Salem, Massachusetts

Without fully recognizing it, of late I seem to be fervently attempting to fulfill as many experiential cliches as possible, including going to a musical show and strolling Central Park in NYC, eating Bagels in Montreal and having a pint at the bar on which the TV show Cheers was predicated. Some may label this as the ultimate affliction of a map-wielding, visitor’s-guide toting tourist, but I prefer the term ‘culturally experiential.’ I have come to realize that it is necessary to participate in these sorts of ‘world renowned’ events, deem them worthy or unfounded, and then continue with exploration as normal.

Continuing in this delightful vein of cultural cliches, this past weekend I ticked ‘going Salem Massachusetts for halloween weekend’ off of my life’s to-do list.

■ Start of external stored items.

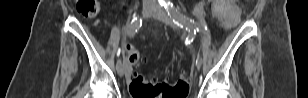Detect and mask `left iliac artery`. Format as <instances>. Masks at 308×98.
Masks as SVG:
<instances>
[{
  "mask_svg": "<svg viewBox=\"0 0 308 98\" xmlns=\"http://www.w3.org/2000/svg\"><path fill=\"white\" fill-rule=\"evenodd\" d=\"M165 8L168 12V15L173 20L175 24H177L180 27H186V29L196 32H201L202 35L209 36L211 34L212 26L210 24H204L203 26L201 24H198L196 26V23L194 20L186 17L183 15L172 3L168 2L165 4ZM211 40V39H210Z\"/></svg>",
  "mask_w": 308,
  "mask_h": 98,
  "instance_id": "left-iliac-artery-1",
  "label": "left iliac artery"
}]
</instances>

Salem now reins as the self-professed halloween capital of North America, being the locale of the infamous Witch Trials in 1692. During this period, the small puritan village of 1000 residents jailed 150 of their fellow townsfolk on suspicion of witchcraft. By the end of the irrational hysteria brought on by the ravings of young girls, 19 men and women had been hanged or otherwise killed on the basis of heresy. A veritable town-wide haunted house, it seemed both a perfect and necessary place to experience around the end of October.

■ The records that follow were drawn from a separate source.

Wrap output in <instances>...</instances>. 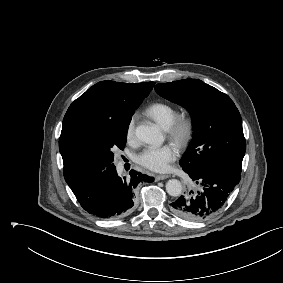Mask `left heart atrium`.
Instances as JSON below:
<instances>
[{"mask_svg":"<svg viewBox=\"0 0 283 283\" xmlns=\"http://www.w3.org/2000/svg\"><path fill=\"white\" fill-rule=\"evenodd\" d=\"M177 155L178 150L173 144L149 146L138 155L137 161L150 170L161 172L169 168Z\"/></svg>","mask_w":283,"mask_h":283,"instance_id":"obj_1","label":"left heart atrium"}]
</instances>
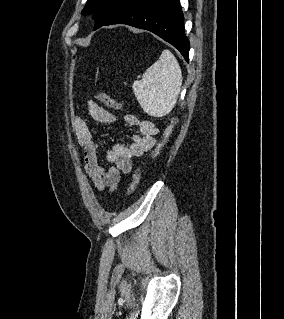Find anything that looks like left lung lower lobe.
<instances>
[{
    "mask_svg": "<svg viewBox=\"0 0 284 319\" xmlns=\"http://www.w3.org/2000/svg\"><path fill=\"white\" fill-rule=\"evenodd\" d=\"M127 24L146 29L172 44L189 62L190 43L184 31L179 0H124L103 25Z\"/></svg>",
    "mask_w": 284,
    "mask_h": 319,
    "instance_id": "0a47b994",
    "label": "left lung lower lobe"
}]
</instances>
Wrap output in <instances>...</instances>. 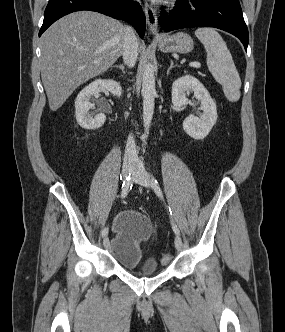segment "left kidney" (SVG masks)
I'll return each instance as SVG.
<instances>
[{"label":"left kidney","mask_w":285,"mask_h":332,"mask_svg":"<svg viewBox=\"0 0 285 332\" xmlns=\"http://www.w3.org/2000/svg\"><path fill=\"white\" fill-rule=\"evenodd\" d=\"M193 92L201 101L203 114L200 117L189 115L183 121L184 131L194 139L205 138L217 121L216 103L211 98L208 90L195 77L185 75L174 81L172 85V103L176 108H183L187 103V93Z\"/></svg>","instance_id":"left-kidney-1"}]
</instances>
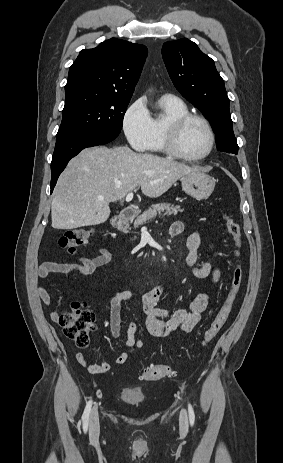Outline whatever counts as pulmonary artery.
<instances>
[{"mask_svg":"<svg viewBox=\"0 0 283 463\" xmlns=\"http://www.w3.org/2000/svg\"><path fill=\"white\" fill-rule=\"evenodd\" d=\"M163 97H173V96L170 94H167V95H164Z\"/></svg>","mask_w":283,"mask_h":463,"instance_id":"pulmonary-artery-1","label":"pulmonary artery"}]
</instances>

Salem is situated a mere half-hour train ride away from Boston, an easily accessible distance from my current location in Newport. A friend of mine come down with a group from Toronto, whom I readily joined them at the Salem train platform as the sky darkened on Saturday night. Pouring from the train alongside us and into the deluge of rain and bitter cold were dozens and dozens of impressively dressed halloween revelers.

Once we had warmed up sufficiently and paradoxically changed into costumes that would ensure frostbite when displayed in the outdoors, we finally made our way into the town centre. After lining up for over half an hour in the dismal weather, we were told that the bar did not accept Canadian IDs and we were thus rudely denied entry. The remainder of the night became a bit of a wander around the fabulous old town, completed with a costume parade of incredible proportions, and of course the best part- the rain turning in to snow!!

The next morning was initiated by a one-inch thick blanket of snow on the cars and ground, and occasioned a nice coffee and breakfast at the charming Salem Inn where we were staying. Fueled up, we had a full afternoon of wandering around the historic buildings, admiring the decorations, shopping at temporary stalls in the town squares, wandering the historic graveyard, and of course attending the informative and somewhat performative Salem Witch Museum. Although the town admittedly is slightly hokey (for lack of a better descriptor) in its halloween guise, it is nonetheless merited by its foundational history, architecture and small-town charm.